Damar menatap wanita itu tajam, dengan tatapan yang entah apa artinya. Setelah itu. Kalimat yang ditakutkan bagi kaum hawa keluar dari bibir mungil itu.

"Ceraikan aku!" ucap Arum lepas begitu saja, seolah dunia berhenti ia tak mengerti oleh ucapannya sendiri. membuat Damar tersentak kaget.

"Oh sudah berani dia, Damar."

Dengan kelelahan pikiran juga tubuh yang sangat bergetar, kemarahan Damar begitu memuncak hingga tak sadar membuatnya terpancing oleh hasutan sang kakak membuatnya terpancing.

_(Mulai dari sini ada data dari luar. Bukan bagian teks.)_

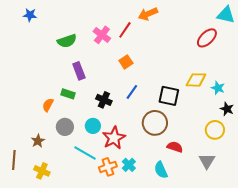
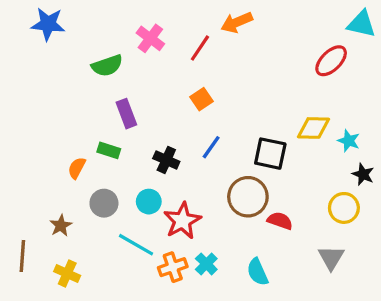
blue star: (30, 15) -> (48, 24), size x1.5
pink cross: (102, 35) -> (150, 38), moved
red semicircle: (175, 147) -> (280, 221), moved

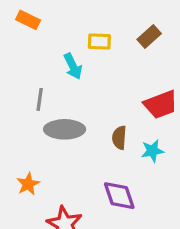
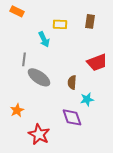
brown rectangle: (149, 36) -> (90, 21), turned -40
gray ellipse: (65, 129) -> (39, 77), turned 35
cyan star: (152, 151) -> (87, 99), moved

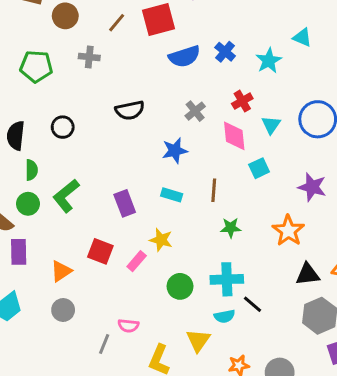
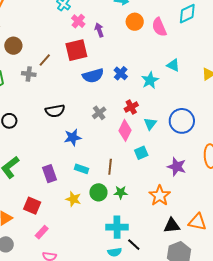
brown line: (117, 23) -> (45, 60), moved
pink diamond: (234, 136) -> (125, 130), turned 30
blue star: (175, 151) -> (73, 137), moved
pink rectangle: (137, 261) -> (42, 232), moved
green circle: (180, 286) -> (98, 192), moved

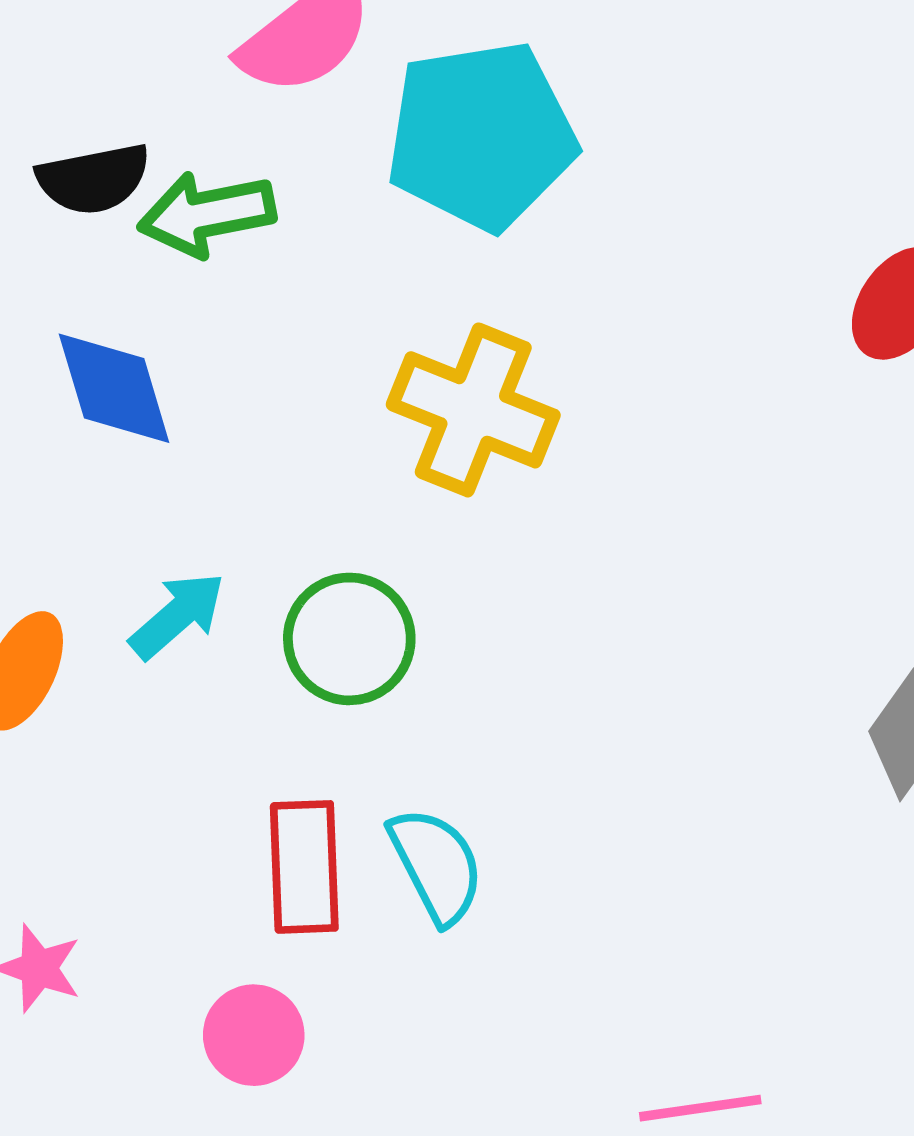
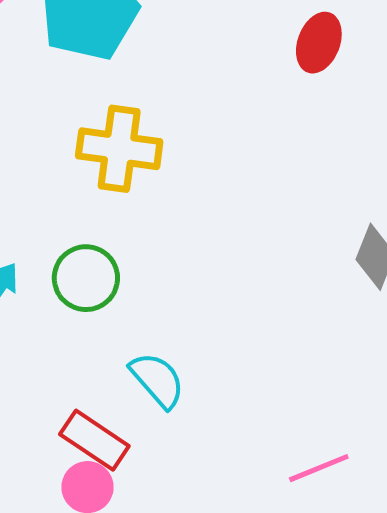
red rectangle: (304, 867) -> (94, 440), moved, turned -40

"Kau kira aku tidak lelah, hidup denganmu?"

Damar tersenyum sinis. "Baiklah. Kau aku talak detik ini juga bahkan talak tiga."

Dalam hati wanita itu menjerit, sekuat apa usahanya akhirnya pernikahannya hancur juga. Mendengar kalimat singkat dari suaminya, lutut wanita itu menjadi lemas. Gelas yang dari tadi ia pegang merosot jatuh ke lantai, menjadi serpihan kaca kecil yang berserakan. Sama seperti hatinya kini, hancur berkeping-keping, berserak.

Wanita itu berusaha untuk duduk dan menenangkan getaran dalam tubuhnya. Ia hanya terdiam seribu bahasa. tanpa menjawab.

"Kita lihat saja Damar, apa wanita ini mampu bertahan tanpa hartamu." Sang kakak berusaha membuat Damar emosi satu tingkat.

Damar meremas rambutnya dengan kasar. Apa kesalahan Arum sefatal ini, hingga ia benar-benar tega menalak istri yang selama ini ia perjuangkan. Sedikit sesal dalam hatinya namun ia berusaha untuk tak menunjukkan pada Arum. Namun Damar sadar ucapannya kali ini akan membuatnya menderita suatu saat nanti. Sekali lagi ucapannya karena kerasnya ego karena hasutan dari sang kakak. Yang selama ini tak menyukai Arum.

****

Yang selama ini wanita itu takutkan ternyata terucap juga. Arum berjalan tanpa menjawab pertanyaan Damar. Ia masuk ke kamar dan mengemasi beberapa helai pakaian dalam travel bag. Tanpa menoleh, ia bergegas menuruni anak tangga dengan hujan yang sejak tadi tak berhenti tumpah dari wajahnya.

"Jangan bertindak bodoh, Rum," ucap Damar penuh tekanan.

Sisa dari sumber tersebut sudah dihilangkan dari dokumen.